Retire To Ecuador On US$1,200 A Month Or Less

“My husband and I are interested in Ecuador. I believe we have sufficient income.

“My husband receives approximately US$3,000 in VA benefits. In nine years, he will start receiving his military pension and, as we are both basically 50, hopefully Social Security would start after that.

“In addition, I have a 401(k) and a small pension of US$300 a month from a former employer.

“We have read your suggestions, and we intend to rent and not buy. That way we can move if we need to.

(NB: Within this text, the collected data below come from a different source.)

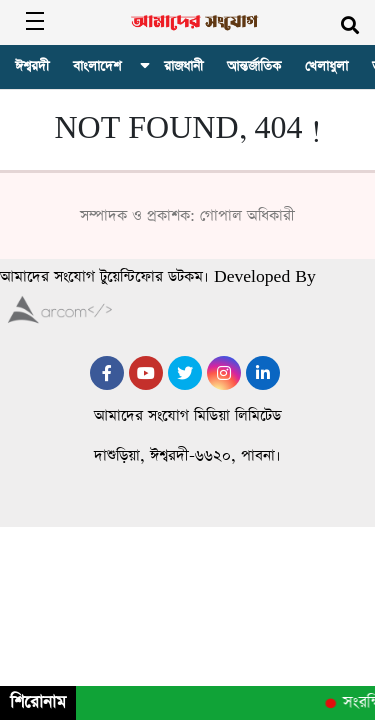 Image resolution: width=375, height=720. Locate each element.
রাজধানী (183, 66)
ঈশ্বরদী (32, 66)
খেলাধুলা (326, 66)
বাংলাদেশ (97, 66)
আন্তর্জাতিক (254, 66) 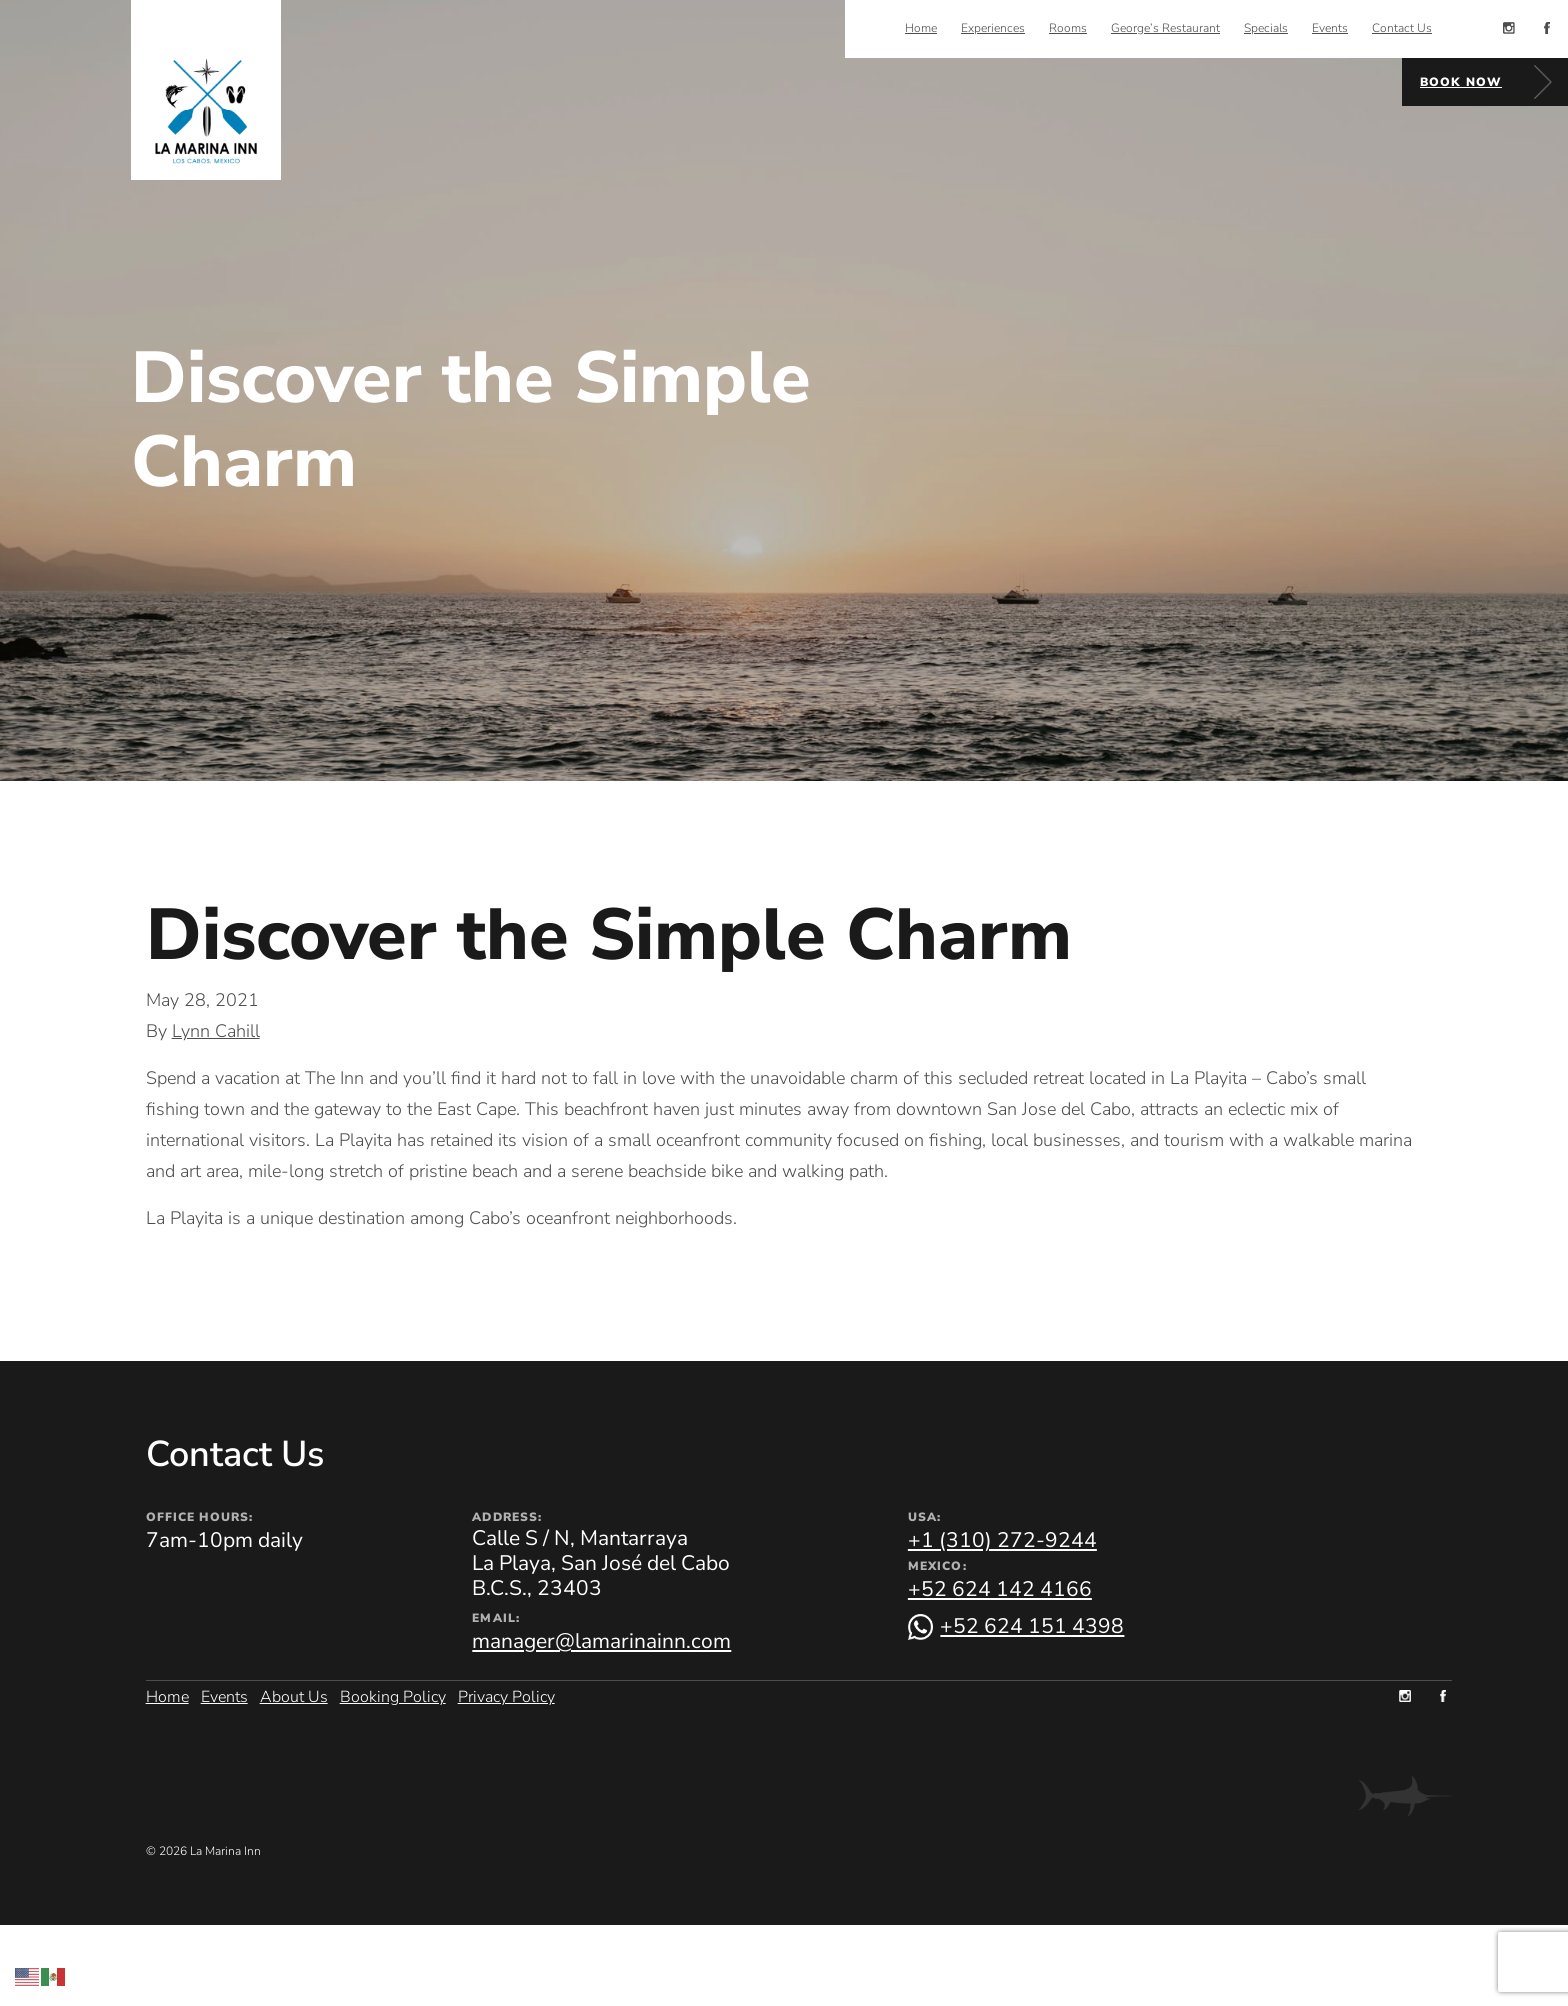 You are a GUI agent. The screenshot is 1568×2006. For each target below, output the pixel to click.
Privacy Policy (506, 1694)
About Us (294, 1694)
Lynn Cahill (216, 1031)
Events (224, 1694)
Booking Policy (393, 1694)
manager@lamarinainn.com (601, 1641)
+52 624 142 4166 (1000, 1589)
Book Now (1461, 82)
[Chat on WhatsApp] (1016, 1626)
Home (167, 1694)
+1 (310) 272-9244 (1002, 1540)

“My question is to do with my ‘stuff.’ I want to take it with me. Not everything, but the pieces that I have accumulated over the years and that make a house a home. Most places seem to come furnished. How do you handle that? Do you simply tell them that you want the stuff moved out or will we need to move it into some form of storage ourselves?

“I also would like to know, when you say you can live there for US$1,200 a month, what areas are you talking about? We would prefer to live in one of the coastal areas, as opposed to the mountains. It doesn’t have to be the largest city or even very cosmopolitan. We just want to live near the beach in a somewhat small town. Are the costs of living there more prohibitive?”

— Connie C., United States

You are in an enviable position, dear reader. On the retirement budget you describe, frankly, you could retire almost anywhere in the world. In Ecuador, you’ll live like a king and queen.

As you say, Latin America Editor Christian MacDonald’s detailed budget for colonial Cuenca shows that you could live in this city for about US$1,250 a month if you rent your home. Yes, you could use roughly the same budget for planning a retirement on this country’s coast.

Christian’s budget is for basic living expenses. It includes an amount for entertainment…but you could spend more, of course. And it doesn’t include household help or international travel, for example. However, again, on your retirement budget, dear reader, these things would be super-affordable.

Regarding your stuff…I understand. By all means, bring it with you if it’ll make your retirement home overseas feel more like home. Typically, short-term rentals come furnished. Long-term apartments and houses are usually rented unfurnished. If, though, you find a place that you like that’s furnished…yes, you can ask the owner if he can remove the furniture you don’t want or need.